Step0 output : tensor([[-1.4189, -1.6050, -1.1916, -1.3728]], grad_fn=<LogSoftmaxBackward0>)
Step1 output : tensor([[-1.6854, -1.5395, -1.0498, -1.3857]], grad_fn=<LogSoftmaxBackward0>)
Step2 output : tensor([[-1.5752, -1.6865, -1.0236, -1.3920]], grad_fn=<LogSoftmaxBackward0>)
Step3 output : tensor([[-1.5379, -1.6941, -1.0208, -1.4226]], grad_fn=<LogSoftmaxBackward0>)


In [32]:
# Recreate the vocabulary mapping

char_to_idx = {'h': 0, 'e': 1, 'l': 2, 'o': 3}

idx_to_char = {v: k for k, v in char_to_idx.items()}

In [33]:
predicted_indices = []

for i in range(input_one_hot.size(0)):

    output, hidden = rnn(input_one_hot[i], hidden)

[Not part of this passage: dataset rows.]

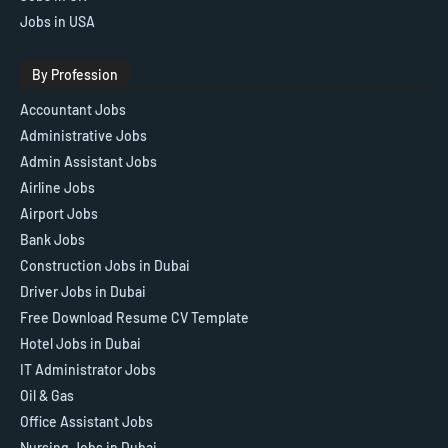
Jobs in USA
By Profession
Accountant Jobs
Administrative Jobs
Admin Assistant Jobs
Airline Jobs
Airport Jobs
Bank Jobs
Construction Jobs in Dubai
Driver Jobs in Dubai
Free Download Resume CV Template
Hotel Jobs in Dubai
IT Administrator Jobs
Oil & Gas
Office Assistant Jobs
Nursing Jobs in Dubai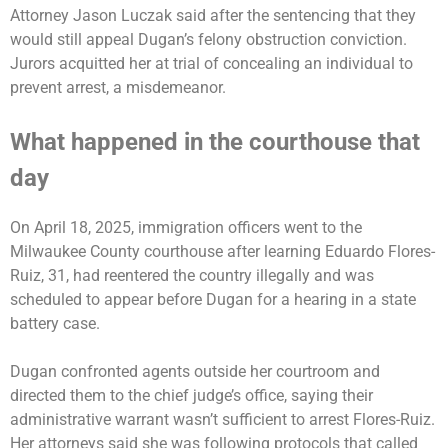
Attorney Jason Luczak said after the sentencing that they
would still appeal Dugan’s felony obstruction conviction.
Jurors acquitted her at trial of concealing an individual to
prevent arrest, a misdemeanor.
What happened in the courthouse that
day
On April 18, 2025, immigration officers went to the
Milwaukee County courthouse after learning Eduardo Flores-
Ruiz, 31, had reentered the country illegally and was
scheduled to appear before Dugan for a hearing in a state
battery case.
Dugan confronted agents outside her courtroom and
directed them to the chief judge’s office, saying their
administrative warrant wasn’t sufficient to arrest Flores-Ruiz.
Her attorneys said she was following protocols that called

    predicted_idx = torch.argmax(output, dim=1)

    predicted_indices.append(predicted_idx.item())

print('Predicted Indices:', predicted_indices)

# Mapping back to characters

idx_to_char = {v: k for k, v in char_to_idx.items()}

predicted_chars = [idx_to_char[i] for i in predicted_indices]

print("Predicted characters:", predicted_chars)




Predicted Indices: [2, 2, 2, 2]
Predicted characters: ['l', 'l', 'l', 'l']


In [34]:
# Define target_indices manually (based on your earlier tensor)

target_indices = torch.tensor([1, 0, 0, 3])

In [35]:
# Convert target indices (tensors) to characters

target_chars = [idx_to_char[i.item()] for i in target_indices] # target_indices is still a tensor

# predicted_indices is a list of ints, so use them directly

predicted_chars = [idx_to_char[i] for i in predicted_indices]

# Print the comparison

for t, p in zip(target_chars, predicted_chars):

    print(f'Target:{t} → Predicted: {p}')

Target:e → Predicted: l
Target:h → Predicted: l
Target:h → Predicted: l
Target:o → Predicted: l


🧠 Interpretation

 1. Overfitting to a Single Class
The model is likely predicting the most frequent class or falling into a pattern because:
The input sequence is very short.
There's no training (you're just passing it through once, not optimizing loss).
You're using fixed weights initialized randomly — not trained.

 2. This is an Inference Only Example
You're doing manual inference without training — just forward passes with fixed weights, so:
The model has no learned understanding of sequence dependencies yet.
Predicting the same token ('C') is common in untrained or underfitted RNNs.